Across these entries, how many lines contain the word "Brighton"? Answer with only the number.

+===+

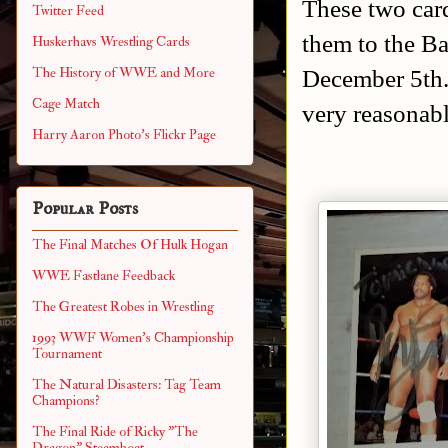
These two card
Twitter Feed
them to the B
Huskerhavs Wrestling Cards
December 5th.
The History of WWE and More
Cage Match
very reasonabl
Harry Aaron Photo's Flickr Page
Popular Posts
The Final Matches Of Hulk Hogan
WWE Fastlane Feedback
The Greatest Robes in Wrestling
1993 WWF Women's Championship
Tournament
The Natural Disasters: Tag Team
Champions?
The Final Ride of Ricky "The
Dragon" Steamboat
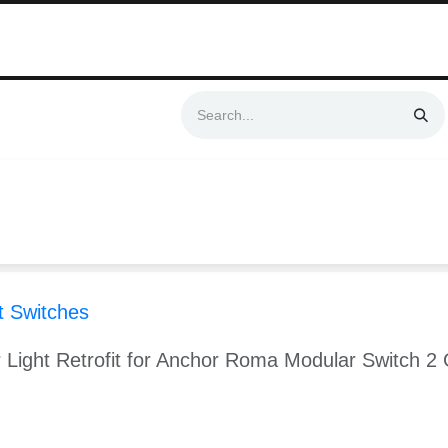
Swift & No-Cost Delivery | Exclusively Certified & Authorized Items
Automation
Contact us
Help
Blog
Distributor Form
Produc
 Switches
 Light Retrofit for Anchor Roma Modular Switch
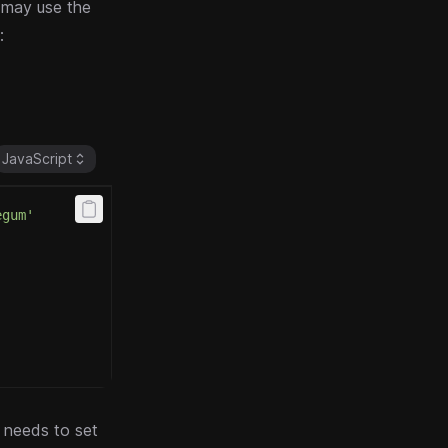
 may use the
:
JavaScript
egum'
y needs to set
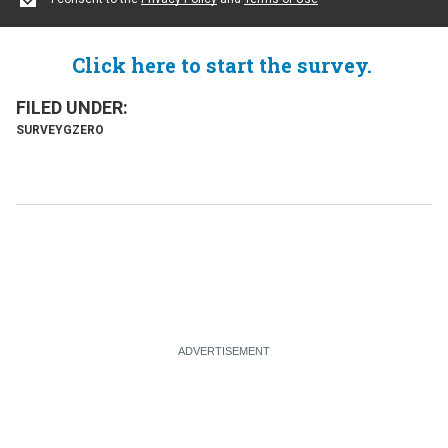
Click here to start the survey.
SURVEY
GZERO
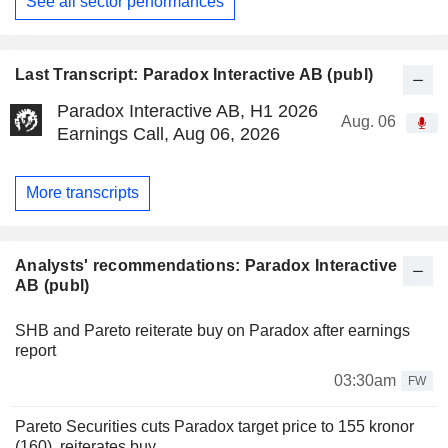
See all sector performances
Last Transcript: Paradox Interactive AB (publ)
Paradox Interactive AB, H1 2026
Aug. 06
Earnings Call, Aug 06, 2026
More transcripts
Analysts' recommendations: Paradox Interactive
AB (publ)
SHB and Pareto reiterate buy on Paradox after earnings
report
03:30am
FW
Pareto Securities cuts Paradox target price to 155 kronor
(160), reiterates buy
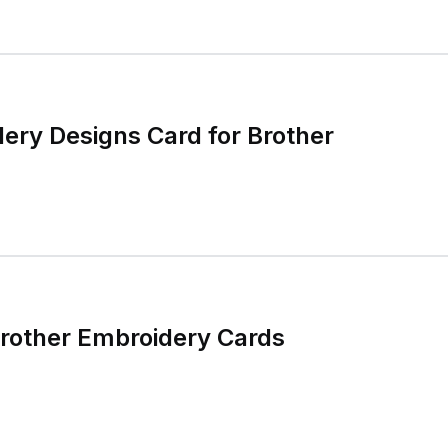
ery Designs Card for Brother
rother Embroidery Cards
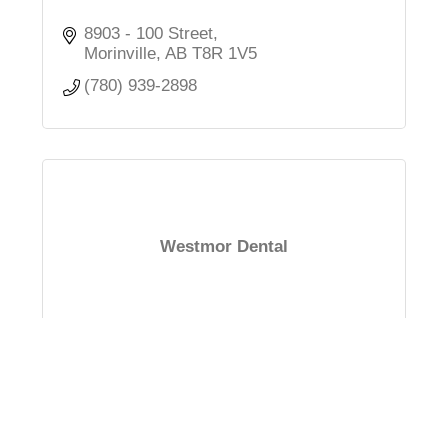
8903 - 100 Street
Morinville
AB
T8R 1V5
(780) 939-2898
Westmor Dental
#19, 8807 - 100 Street
Morinville
AB
T8R 1V5
(780) 809-1212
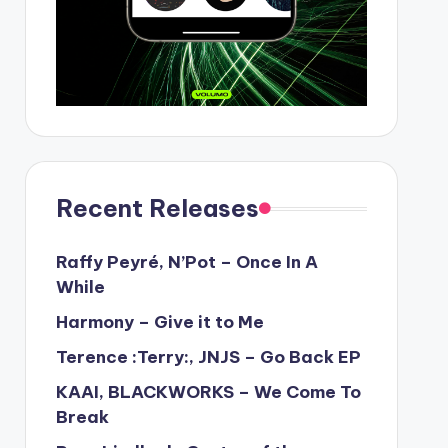
Recent Releases
Raffy Peyré, N’Pot – Once In A
While
Harmony – Give it to Me
Terence :Terry:, JNJS – Go Back EP
KAAI, BLACKWORKS – We Come To
Break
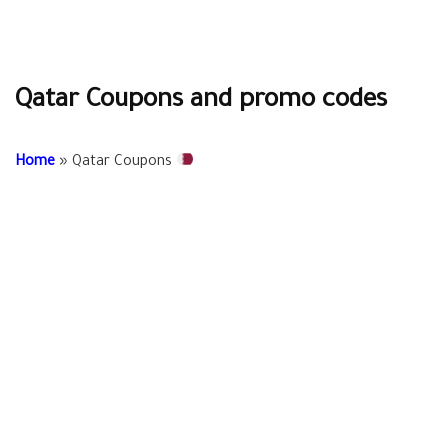
Qatar Coupons and promo codes
Home
»
Qatar Coupons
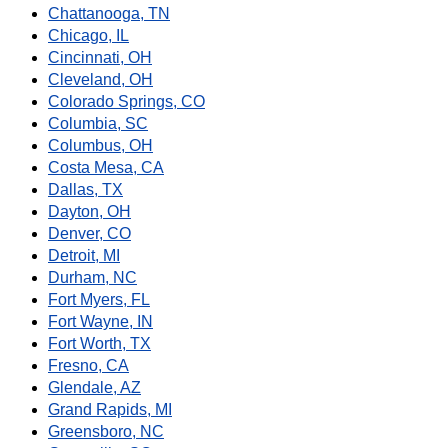
Chattanooga, TN
Chicago, IL
Cincinnati, OH
Cleveland, OH
Colorado Springs, CO
Columbia, SC
Columbus, OH
Costa Mesa, CA
Dallas, TX
Dayton, OH
Denver, CO
Detroit, MI
Durham, NC
Fort Myers, FL
Fort Wayne, IN
Fort Worth, TX
Fresno, CA
Glendale, AZ
Grand Rapids, MI
Greensboro, NC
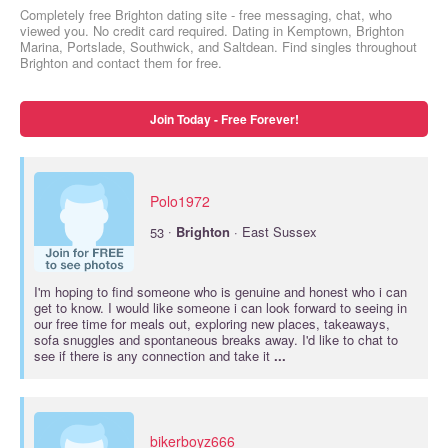
Completely free Brighton dating site - free messaging, chat, who
viewed you. No credit card required. Dating in Kemptown, Brighton
Marina, Portslade, Southwick, and Saltdean. Find singles throughout
Brighton and contact them for free.
Join Today - Free Forever!
Polo1972
·
53
Brighton
· East Sussex
I'm hoping to find someone who is genuine and honest who i can
get to know. I would like someone i can look forward to seeing in
our free time for meals out, exploring new places, takeaways,
sofa snuggles and spontaneous breaks away. I'd like to chat to
see if there is any connection and take it
...
bikerboyz666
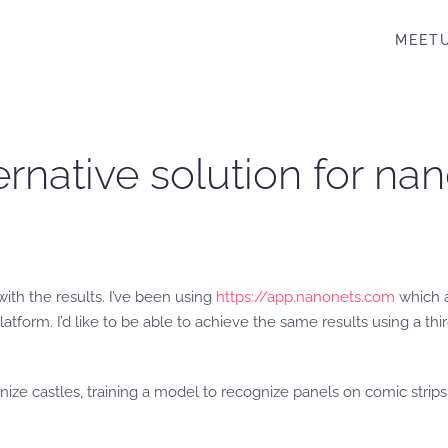
MEET
ternative solution for n
 with the results. I’ve been using
https://app.nanonets.com
which a
platform. I’d like to be able to achieve the same results using a t
ize castles, training a model to recognize panels on comic strips,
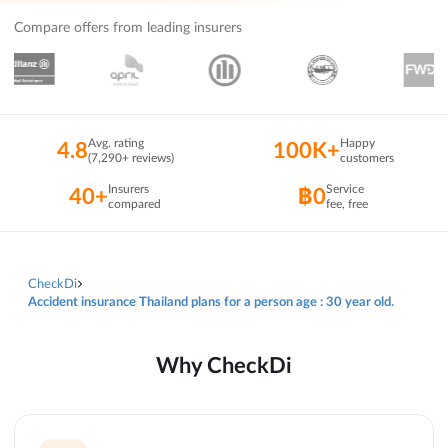
Compare offers from leading insurers
Avg. rating
Happy
4.8
100K+
(7,290+ reviews)
customers
Insurers
Service
40+
฿0
compared
fee, free
CheckDi
Accident insurance Thailand plans for a person age : 30 year old.
Why CheckDi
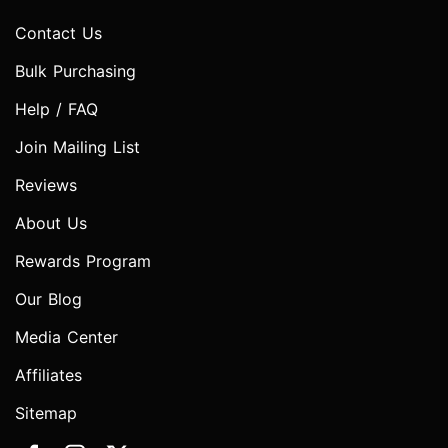
Contact Us
Bulk Purchasing
Help / FAQ
Join Mailing List
Reviews
About Us
Rewards Program
Our Blog
Media Center
Affiliates
Sitemap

+===+

_Solution to the exercise:_ 4